As of both June 30, 2007 and December 31, 2006, the Company’s total available credit was $5,000,000, with no outstanding balance. The line of credit is collateralized by all personal property of the Company (including a continuing perfected security interest in all accounts, documents, line of credit rights, chattel paper, accessions, inventory, equipment, general intangibles, deposit accounts, instruments, investment property, and financial assets). The Company is required to meet certain debt service coverage ratios as defined in the line of credit loan agreement, and maintain all operating and deposit cash accounts with the financial institution providing the line of credit. As of December 31, 2006, the Company was transitioning its operating and deposit cash accounts from the old financial institution to the new financial institution and has obtained a waiver for this debt covenant.
The revolving line of credit was subsequently closed upon the sale of the Company as described in note 7 below.
6. Concentrations
Concentration by revenue source - For the six months ended June 30, 2007, the three largest clients accounted for approximately 17%, 15% and 12% of the Company’s revenues. For the six months ended June 30, 2006, the two largest clients accounted for approximately 53% and 15% of the Company’s revenues.
Concentration by financial institution - At various times throughout the year, the Company maintains cash and cash equivalents in accounts with various financial institutions in excess of the amount insured by the Federal Deposit Insurance Corporation. The Company’s management regularly monitors the financial stability of these financial institutions and does not believe there is a significant credit risk associated with deposits in excess of federally insured amounts.
Concentration by financial instrument - Financial instruments, which potentially subject the Company to concentration of credit risk, consist primarily of trade receivables. The Company monitors its exposure to credit losses and maintains an allowance for doubtful accounts.

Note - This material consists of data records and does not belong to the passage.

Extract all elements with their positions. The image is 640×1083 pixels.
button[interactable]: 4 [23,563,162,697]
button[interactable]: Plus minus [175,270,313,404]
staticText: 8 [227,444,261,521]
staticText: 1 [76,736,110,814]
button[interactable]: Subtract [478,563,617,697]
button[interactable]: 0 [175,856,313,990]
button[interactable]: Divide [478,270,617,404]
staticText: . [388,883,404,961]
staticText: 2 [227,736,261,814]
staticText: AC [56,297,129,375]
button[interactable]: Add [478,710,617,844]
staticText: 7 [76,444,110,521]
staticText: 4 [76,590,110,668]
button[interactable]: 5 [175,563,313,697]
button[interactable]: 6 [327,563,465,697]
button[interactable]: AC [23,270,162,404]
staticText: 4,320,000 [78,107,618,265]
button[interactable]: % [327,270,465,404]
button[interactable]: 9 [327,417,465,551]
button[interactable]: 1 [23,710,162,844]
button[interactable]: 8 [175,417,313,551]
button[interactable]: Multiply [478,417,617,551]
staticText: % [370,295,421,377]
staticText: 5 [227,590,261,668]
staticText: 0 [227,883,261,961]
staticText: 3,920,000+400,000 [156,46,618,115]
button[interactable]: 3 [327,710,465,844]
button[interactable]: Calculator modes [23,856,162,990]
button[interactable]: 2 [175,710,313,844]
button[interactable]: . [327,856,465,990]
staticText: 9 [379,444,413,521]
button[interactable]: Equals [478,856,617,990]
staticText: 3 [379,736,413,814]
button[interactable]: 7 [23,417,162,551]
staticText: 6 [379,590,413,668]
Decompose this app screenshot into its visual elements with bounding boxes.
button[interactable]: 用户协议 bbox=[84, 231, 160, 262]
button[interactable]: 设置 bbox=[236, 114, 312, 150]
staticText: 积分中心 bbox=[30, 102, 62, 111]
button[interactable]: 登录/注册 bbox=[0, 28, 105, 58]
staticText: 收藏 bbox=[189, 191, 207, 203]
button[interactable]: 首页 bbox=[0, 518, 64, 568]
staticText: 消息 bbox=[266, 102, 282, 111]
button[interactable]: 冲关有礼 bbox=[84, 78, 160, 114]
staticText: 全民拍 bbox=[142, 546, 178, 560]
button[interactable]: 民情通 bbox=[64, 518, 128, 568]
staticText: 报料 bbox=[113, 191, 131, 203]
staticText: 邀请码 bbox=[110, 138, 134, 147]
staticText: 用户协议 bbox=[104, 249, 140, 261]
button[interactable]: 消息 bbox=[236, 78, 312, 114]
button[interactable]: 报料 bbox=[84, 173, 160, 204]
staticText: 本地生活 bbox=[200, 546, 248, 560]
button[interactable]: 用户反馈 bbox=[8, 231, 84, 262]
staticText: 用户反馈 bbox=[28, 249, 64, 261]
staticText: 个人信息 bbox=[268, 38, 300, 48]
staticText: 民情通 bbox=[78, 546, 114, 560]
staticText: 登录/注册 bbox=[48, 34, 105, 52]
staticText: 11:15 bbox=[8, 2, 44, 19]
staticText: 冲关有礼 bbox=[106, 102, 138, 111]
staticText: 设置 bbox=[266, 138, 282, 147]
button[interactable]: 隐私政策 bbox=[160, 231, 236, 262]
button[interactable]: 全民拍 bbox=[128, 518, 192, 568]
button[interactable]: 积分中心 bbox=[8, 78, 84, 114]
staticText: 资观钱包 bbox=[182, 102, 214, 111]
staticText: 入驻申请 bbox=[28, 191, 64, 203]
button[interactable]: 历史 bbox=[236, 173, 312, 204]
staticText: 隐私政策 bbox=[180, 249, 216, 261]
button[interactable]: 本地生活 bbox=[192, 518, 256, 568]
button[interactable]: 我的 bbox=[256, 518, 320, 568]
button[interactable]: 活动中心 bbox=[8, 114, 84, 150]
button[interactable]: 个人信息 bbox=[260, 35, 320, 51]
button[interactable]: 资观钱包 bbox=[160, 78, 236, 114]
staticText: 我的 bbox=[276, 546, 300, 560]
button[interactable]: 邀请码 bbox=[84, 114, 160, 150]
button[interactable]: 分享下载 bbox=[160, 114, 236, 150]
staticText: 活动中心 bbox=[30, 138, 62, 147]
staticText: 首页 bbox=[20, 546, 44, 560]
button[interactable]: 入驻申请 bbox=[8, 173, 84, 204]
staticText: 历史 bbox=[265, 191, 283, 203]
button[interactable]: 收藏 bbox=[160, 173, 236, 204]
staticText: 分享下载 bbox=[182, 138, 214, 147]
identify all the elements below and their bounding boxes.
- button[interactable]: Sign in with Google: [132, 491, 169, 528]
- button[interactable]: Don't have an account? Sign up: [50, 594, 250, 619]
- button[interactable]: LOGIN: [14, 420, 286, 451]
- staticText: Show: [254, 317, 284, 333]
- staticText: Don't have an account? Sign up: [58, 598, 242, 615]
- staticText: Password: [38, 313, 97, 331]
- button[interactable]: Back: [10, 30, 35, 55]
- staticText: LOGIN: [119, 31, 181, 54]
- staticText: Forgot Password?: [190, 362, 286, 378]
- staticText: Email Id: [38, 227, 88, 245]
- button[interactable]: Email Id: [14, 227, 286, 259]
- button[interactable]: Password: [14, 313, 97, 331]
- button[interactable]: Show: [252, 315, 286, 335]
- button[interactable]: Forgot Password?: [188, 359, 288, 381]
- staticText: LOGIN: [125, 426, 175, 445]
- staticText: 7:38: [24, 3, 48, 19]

As of June 30, 2007, two clients accounted for approximately 21% and 17% of trade receivables. As of December 31, 2006, three clients accounted for approximately 22%, 17%, and 10% of trade receivables.
7. Subsequent Event
On July 29, 2007, Huron Consulting Group Inc. (“Huron”) acquired the Company for $60,000,000 in cash paid at closing, subject to standard post-closing adjustments. Additional purchase consideration in cash may be payable by Huron if specific performance targets are met over the five-year period beginning on January 1, 2008 and ending on December 31, 2012.